WHAT TO DO. From the data underneath, reproduce exactly the stretch that begins at the line with "Canada, fait la" and ends after the line with "19 января 2021, 11:57".

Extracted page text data

-*-

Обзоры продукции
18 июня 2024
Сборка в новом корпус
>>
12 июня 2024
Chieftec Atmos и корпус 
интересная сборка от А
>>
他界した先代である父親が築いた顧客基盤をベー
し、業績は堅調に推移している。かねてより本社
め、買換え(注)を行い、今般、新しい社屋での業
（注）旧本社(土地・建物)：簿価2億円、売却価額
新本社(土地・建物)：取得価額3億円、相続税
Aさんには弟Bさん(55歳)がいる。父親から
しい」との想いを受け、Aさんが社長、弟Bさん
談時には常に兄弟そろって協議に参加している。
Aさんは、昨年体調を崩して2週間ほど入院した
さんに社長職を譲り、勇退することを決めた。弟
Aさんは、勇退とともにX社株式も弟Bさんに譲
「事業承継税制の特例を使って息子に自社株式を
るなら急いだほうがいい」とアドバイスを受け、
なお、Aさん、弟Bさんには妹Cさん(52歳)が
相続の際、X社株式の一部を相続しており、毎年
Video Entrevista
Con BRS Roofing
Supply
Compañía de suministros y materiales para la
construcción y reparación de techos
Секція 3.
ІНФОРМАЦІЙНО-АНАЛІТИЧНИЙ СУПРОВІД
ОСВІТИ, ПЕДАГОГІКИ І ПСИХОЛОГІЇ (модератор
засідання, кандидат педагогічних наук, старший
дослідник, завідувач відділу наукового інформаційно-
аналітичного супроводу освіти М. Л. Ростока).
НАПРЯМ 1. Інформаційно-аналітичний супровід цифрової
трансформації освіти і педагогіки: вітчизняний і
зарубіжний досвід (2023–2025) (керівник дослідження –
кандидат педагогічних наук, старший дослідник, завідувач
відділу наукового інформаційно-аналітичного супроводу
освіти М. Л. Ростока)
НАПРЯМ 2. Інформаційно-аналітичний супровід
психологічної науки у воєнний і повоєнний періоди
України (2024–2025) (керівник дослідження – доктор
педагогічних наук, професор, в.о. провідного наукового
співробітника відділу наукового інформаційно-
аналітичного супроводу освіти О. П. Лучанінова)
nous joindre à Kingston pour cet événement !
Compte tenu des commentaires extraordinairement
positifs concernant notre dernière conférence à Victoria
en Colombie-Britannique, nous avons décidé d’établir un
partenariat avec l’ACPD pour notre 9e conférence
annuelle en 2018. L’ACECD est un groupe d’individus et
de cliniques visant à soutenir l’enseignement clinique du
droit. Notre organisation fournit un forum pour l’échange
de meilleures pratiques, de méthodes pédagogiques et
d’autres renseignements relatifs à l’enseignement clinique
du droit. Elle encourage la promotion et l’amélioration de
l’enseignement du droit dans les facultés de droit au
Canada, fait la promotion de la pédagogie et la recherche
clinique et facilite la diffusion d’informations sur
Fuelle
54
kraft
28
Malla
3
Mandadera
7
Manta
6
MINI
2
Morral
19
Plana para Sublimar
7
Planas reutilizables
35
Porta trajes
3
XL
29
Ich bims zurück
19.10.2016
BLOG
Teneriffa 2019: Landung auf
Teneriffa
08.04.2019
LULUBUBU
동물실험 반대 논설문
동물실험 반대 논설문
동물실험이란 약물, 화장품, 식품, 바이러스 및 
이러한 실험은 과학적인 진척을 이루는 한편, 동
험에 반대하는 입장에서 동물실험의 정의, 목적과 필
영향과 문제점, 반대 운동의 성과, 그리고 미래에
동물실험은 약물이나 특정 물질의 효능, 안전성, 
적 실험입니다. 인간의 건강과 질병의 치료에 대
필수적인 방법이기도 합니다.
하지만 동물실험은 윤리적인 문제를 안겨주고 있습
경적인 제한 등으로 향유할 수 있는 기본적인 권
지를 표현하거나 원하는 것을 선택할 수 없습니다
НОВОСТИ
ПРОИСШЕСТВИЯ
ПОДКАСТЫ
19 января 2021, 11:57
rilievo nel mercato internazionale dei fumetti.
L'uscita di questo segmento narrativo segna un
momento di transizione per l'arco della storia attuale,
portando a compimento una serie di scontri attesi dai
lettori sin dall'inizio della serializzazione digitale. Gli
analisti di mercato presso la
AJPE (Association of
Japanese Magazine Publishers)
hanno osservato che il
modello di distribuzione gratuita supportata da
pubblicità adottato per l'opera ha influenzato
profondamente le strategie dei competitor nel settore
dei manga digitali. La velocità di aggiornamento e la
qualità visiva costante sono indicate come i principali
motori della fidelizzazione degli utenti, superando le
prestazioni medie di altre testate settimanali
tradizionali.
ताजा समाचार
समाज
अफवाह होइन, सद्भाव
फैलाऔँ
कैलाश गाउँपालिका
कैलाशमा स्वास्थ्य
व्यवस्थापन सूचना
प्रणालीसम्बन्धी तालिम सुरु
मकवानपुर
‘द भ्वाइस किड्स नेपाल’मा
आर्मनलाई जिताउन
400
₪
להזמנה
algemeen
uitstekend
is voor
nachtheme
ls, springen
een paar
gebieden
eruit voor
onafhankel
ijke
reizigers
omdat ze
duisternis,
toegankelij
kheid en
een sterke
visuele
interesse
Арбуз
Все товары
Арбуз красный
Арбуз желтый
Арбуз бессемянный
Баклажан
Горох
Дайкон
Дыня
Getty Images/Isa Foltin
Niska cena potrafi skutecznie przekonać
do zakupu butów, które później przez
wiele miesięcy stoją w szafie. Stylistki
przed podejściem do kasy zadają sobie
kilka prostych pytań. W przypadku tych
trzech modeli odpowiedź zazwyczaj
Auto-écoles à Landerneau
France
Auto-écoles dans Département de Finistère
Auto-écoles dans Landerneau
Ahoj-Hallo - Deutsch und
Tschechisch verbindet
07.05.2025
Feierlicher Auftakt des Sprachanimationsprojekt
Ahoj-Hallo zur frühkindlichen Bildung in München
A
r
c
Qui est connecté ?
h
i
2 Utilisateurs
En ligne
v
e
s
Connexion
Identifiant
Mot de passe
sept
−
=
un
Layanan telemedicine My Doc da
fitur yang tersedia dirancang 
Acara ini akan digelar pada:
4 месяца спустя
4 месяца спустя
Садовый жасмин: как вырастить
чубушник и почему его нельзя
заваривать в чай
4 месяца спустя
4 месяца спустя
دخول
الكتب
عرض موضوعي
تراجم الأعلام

-*-

ANSWER SPACE.
Canada, fait la promotion de la pédagogie et la recherche
clinique et facilite la diffusion d’informations sur
Fuelle
54
kraft
28
Malla
3
Mandadera
7
Manta
6
MINI
2
Morral
19
Plana para Sublimar
7
Planas reutilizables
35
Porta trajes
3
XL
29
Ich bims zurück
19.10.2016
BLOG
Teneriffa 2019: Landung auf
Teneriffa
08.04.2019
LULUBUBU
동물실험 반대 논설문
동물실험 반대 논설문
동물실험이란 약물, 화장품, 식품, 바이러스 및 
이러한 실험은 과학적인 진척을 이루는 한편, 동
험에 반대하는 입장에서 동물실험의 정의, 목적과 필
영향과 문제점, 반대 운동의 성과, 그리고 미래에
동물실험은 약물이나 특정 물질의 효능, 안전성, 
적 실험입니다. 인간의 건강과 질병의 치료에 대
필수적인 방법이기도 합니다.
하지만 동물실험은 윤리적인 문제를 안겨주고 있습
경적인 제한 등으로 향유할 수 있는 기본적인 권
지를 표현하거나 원하는 것을 선택할 수 없습니다
НОВОСТИ
ПРОИСШЕСТВИЯ
ПОДКАСТЫ
19 января 2021, 11:57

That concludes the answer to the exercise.